#### Information ####

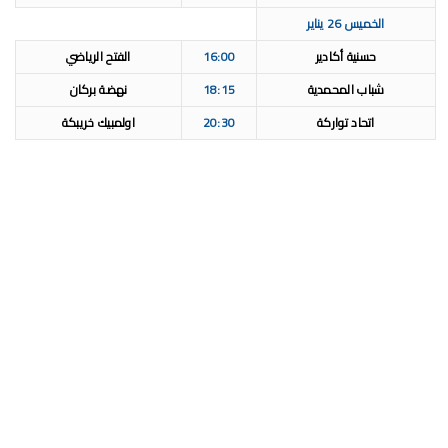
الخميس 26 يناير
حسنية أكادير
16:00
الفتح الرياضي
شباب المحمدية
18:15
نهضة بركان
اتحاد تواركة
20:30
اولمبيك خريبكة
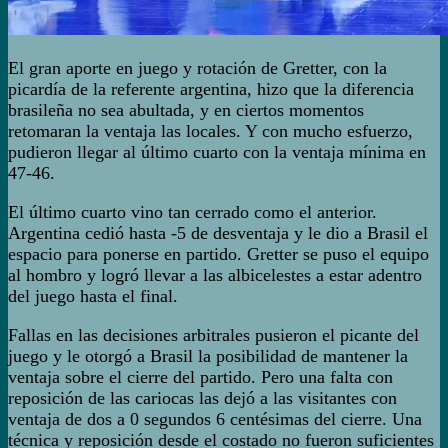
El gran aporte en juego y rotación de Gretter, con la
picardía de la referente argentina, hizo que la diferencia
brasileña no sea abultada, y en ciertos momentos
retomaran la ventaja las locales. Y con mucho esfuerzo,
pudieron llegar al último cuarto con la ventaja mínima en
47-46.
El último cuarto vino tan cerrado como el anterior.
Argentina cedió hasta -5 de desventaja y le dio a Brasil el
espacio para ponerse en partido. Gretter se puso el equipo
al hombro y logró llevar a las albicelestes a estar adentro
del juego hasta el final.
Fallas en las decisiones arbitrales pusieron el picante del
juego y le otorgó a Brasil la posibilidad de mantener la
ventaja sobre el cierre del partido. Pero una falta con
reposición de las cariocas las dejó a las visitantes con
ventaja de dos a 0 segundos 6 centésimas del cierre. Una
técnica y reposición desde el costado no fueron suficientes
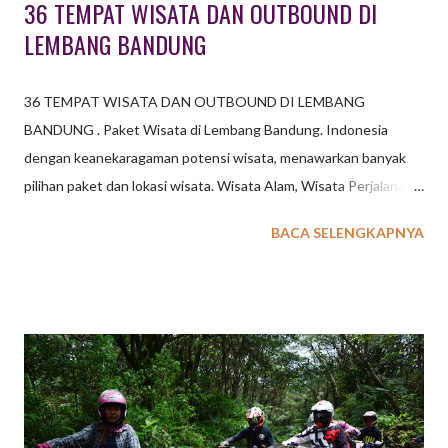
36 TEMPAT WISATA DAN OUTBOUND DI
LEMBANG BANDUNG
36 TEMPAT WISATA DAN OUTBOUND DI LEMBANG
BANDUNG . Paket Wisata di Lembang Bandung. Indonesia
dengan keanekaragaman potensi wisata, menawarkan banyak
pilihan paket dan lokasi wisata. Wisata Alam, Wisata Perjalanan,
Wisata Sejarah, Wisata Belanja, Wisata Kuliner, Wisata Oleh-
BACA SELENGKAPNYA
Oleh, Wisata Budaya, dan masih banyak pilihan Paket Wisata
lainnya. baca juga : 6 Paket Wisata Outbound di Lembang
Bandung Kota Lembang Bandung sebagai salah satu kota
tujuan wisata dengan jarak relatif dekat dengan Jakarta memiliki
potensi wisata beragam dengan banyak pilihan tempat wisata
bagi Anda yang berencana berwisata dengan konsep
pegunungan. 36 TEMPAT WISATA DAN OUTBOUND DI
LEMBANG BANDUNG Lembang, Bandung, menawarkan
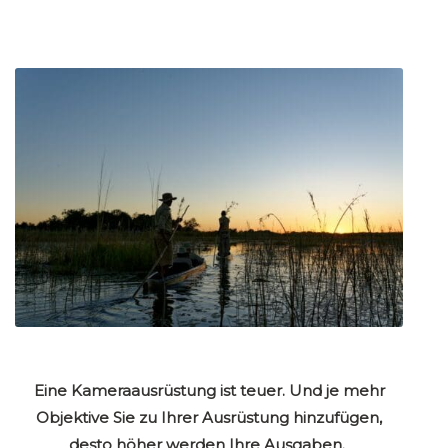
Eine Kameraausrüstung ist teuer. Und je mehr
Objektive Sie zu Ihrer Ausrüstung hinzufügen,
desto höher werden Ihre Ausgaben.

####

Aim of the exercise ▸ Between and including the line with "اتحاد تواركة" and the line with "espacio para ponerse", repeat every line exactly as it appears above, with pictures left out.

Written reply ▸
اتحاد تواركة
20:30
اولمبيك خريبكة
El gran aporte en juego y rotación de Gretter, con la
picardía de la referente argentina, hizo que la diferencia
brasileña no sea abultada, y en ciertos momentos
retomaran la ventaja las locales. Y con mucho esfuerzo,
pudieron llegar al último cuarto con la ventaja mínima en
47-46.
El último cuarto vino tan cerrado como el anterior.
Argentina cedió hasta -5 de desventaja y le dio a Brasil el
espacio para ponerse en partido. Gretter se puso el equipo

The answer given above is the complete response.